Truitt, nazik jestlerin olumlu bir duygusal atmosfer oluşturmaya yardımcı olduğunu ve bunun da “oksitosin, dopamin ve serotonin gibi hayati nörotransmitterlerin salınımını tetiklediğini” açıkladı. Bu kimyasalların olumlu duyguları ve dolayısıyla duygusal bağları güçlendirdiği gösterilmiştir.
Truitt‘e göre bu nezaket eylemleri, anlık bir tatmin ve neşe duygusu sağlamanın yanı sıra, ilişkinin “temellerini” ve kişinin kendi benlik duygusunu güçlendirmeye de yarıyor.
“Bu çok açık görünebilir, ancak çoğumuz, bize nezaketi hak etmediğimizi söyleyen bir iç eleştirmeni taşıyoruz” dedi. Dolayısıyla partnerimiz nazik bir söz, jest veya hareket sunduğunda, bu aramızdaki ilişkiyi güçlendirir ve aynı zamanda kendi güvenimizi ve özsaygımızı da artırır.
Bazıları, ara sıra yapılan büyük jestlerin kişinin sevgisini kendi yöntemleriyle, belki de sürekli, küçük ölçekli eylemlerden bile daha fazla kanıtlayabileceğini iddia edebilir ancak terapistler bununla kesinlikle aynı fikirde değiller.
Sturmer, “Popüler kültür, Empire State Binası’nın tepesinde yapılan bir teklif gibi, havaalanı gidiş salonunda dramatik bir yarış gibi büyük bir jesti kutluyor” dedi. “Bunlar harika ifadeler olabilir, ancak günlük varlığımızda tutarlı şefkatli etkileşimler bize birisinin önemsediğini söyler.”
Portakal Kabuğu Teorisine Örnekler
Portakal kabuğu teorisi açıkça belirli bir eyleme dayansa da, kavram daha geniş bir davranış kategorisine atıfta bulunur: hemen dikkatinizi çekmeyebilecek, ancak bir araya getirildiğinde ilişki durumunuzun oldukça net bir resmini sunan günlük şefkat eylemleri.

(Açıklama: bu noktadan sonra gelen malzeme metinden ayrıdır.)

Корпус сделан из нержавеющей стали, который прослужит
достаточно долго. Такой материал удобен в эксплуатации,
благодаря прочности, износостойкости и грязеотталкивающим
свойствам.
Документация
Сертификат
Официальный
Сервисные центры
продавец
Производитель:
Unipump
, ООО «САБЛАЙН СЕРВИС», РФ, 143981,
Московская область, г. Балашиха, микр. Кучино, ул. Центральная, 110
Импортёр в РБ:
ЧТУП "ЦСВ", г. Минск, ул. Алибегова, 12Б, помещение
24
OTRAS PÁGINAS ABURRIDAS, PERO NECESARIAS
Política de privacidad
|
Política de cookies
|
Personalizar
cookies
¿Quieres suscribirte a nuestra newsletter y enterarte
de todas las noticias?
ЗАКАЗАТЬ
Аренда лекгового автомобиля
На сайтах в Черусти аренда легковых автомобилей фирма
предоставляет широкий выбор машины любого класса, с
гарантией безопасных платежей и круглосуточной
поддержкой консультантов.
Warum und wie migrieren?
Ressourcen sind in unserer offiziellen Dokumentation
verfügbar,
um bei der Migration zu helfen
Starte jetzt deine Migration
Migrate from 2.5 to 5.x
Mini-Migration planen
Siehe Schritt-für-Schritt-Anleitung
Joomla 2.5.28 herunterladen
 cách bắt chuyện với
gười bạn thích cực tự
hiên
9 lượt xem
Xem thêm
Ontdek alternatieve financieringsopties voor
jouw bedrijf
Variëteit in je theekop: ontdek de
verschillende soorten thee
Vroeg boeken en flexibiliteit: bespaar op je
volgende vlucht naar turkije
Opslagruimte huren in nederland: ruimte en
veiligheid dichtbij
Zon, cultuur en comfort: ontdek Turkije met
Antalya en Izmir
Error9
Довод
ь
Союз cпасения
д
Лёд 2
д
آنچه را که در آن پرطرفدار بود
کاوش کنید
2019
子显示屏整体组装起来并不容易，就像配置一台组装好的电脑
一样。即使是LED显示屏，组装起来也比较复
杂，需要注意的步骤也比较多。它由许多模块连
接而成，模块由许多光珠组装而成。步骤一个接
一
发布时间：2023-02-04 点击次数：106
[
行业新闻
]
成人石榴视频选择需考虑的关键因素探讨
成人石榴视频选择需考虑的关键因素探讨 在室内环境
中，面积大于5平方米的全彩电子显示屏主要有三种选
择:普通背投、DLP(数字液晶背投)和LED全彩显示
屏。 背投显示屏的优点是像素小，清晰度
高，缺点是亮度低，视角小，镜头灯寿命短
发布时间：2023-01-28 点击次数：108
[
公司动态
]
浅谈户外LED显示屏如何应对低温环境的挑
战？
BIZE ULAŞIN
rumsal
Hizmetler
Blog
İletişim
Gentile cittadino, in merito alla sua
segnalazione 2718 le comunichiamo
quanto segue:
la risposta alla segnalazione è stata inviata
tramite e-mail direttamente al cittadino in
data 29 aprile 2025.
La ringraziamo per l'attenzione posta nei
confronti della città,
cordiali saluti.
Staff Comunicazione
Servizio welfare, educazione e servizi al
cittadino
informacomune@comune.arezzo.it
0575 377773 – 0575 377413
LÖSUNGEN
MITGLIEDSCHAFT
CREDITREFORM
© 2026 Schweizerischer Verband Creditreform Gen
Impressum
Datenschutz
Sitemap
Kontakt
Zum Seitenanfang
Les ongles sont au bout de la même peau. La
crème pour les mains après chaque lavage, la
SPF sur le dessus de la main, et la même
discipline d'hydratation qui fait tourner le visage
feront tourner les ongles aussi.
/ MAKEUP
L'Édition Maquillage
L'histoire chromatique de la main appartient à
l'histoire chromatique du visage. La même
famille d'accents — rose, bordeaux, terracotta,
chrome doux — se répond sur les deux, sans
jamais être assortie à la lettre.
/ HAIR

Sturmer’a göre bu gündelik çabaların örnekleri arasında “dışarıda yürüdükten sonra kirli çizmeleri temizlemek, yağmur yağdığında partnerinizi otobüs terminalinden almak, yakıt azaldığında aile arabasına yakıt doldurmak” yer alıyor.
Uzmana göre önemli olan, basit bir hareketin haber verilmeden yapılması ve belki de doğrudan talep edilmemesidir.
“Buna tantana ya da takdirinizi gösterme zorunluluğu eşlik etmiyor” dedi.
Diğer örnekler arasında eşinizin en sevdiği menü öğesini daha sormadan bir restorandan sipariş etmek, bulaşıkları yıkamak veya postayı getirmek sayılabilir.
Truitt, konuyu konuşmanın eyleme geçirilebilir yönünden bir adım daha ileri götürerek, aktif dinleme, takdir ifadeleri, küçük şefkat gösterileri (“el ele tutuşma, sarılmalar veya düşünceli bir not” gibi) belirli davranışsal eğilimlerin nasıl teorinin kapsamına girdiğinden bahseder.), stres sırasında destek, kaliteli zaman, tutarlı kontroller ve başarıları kutlama.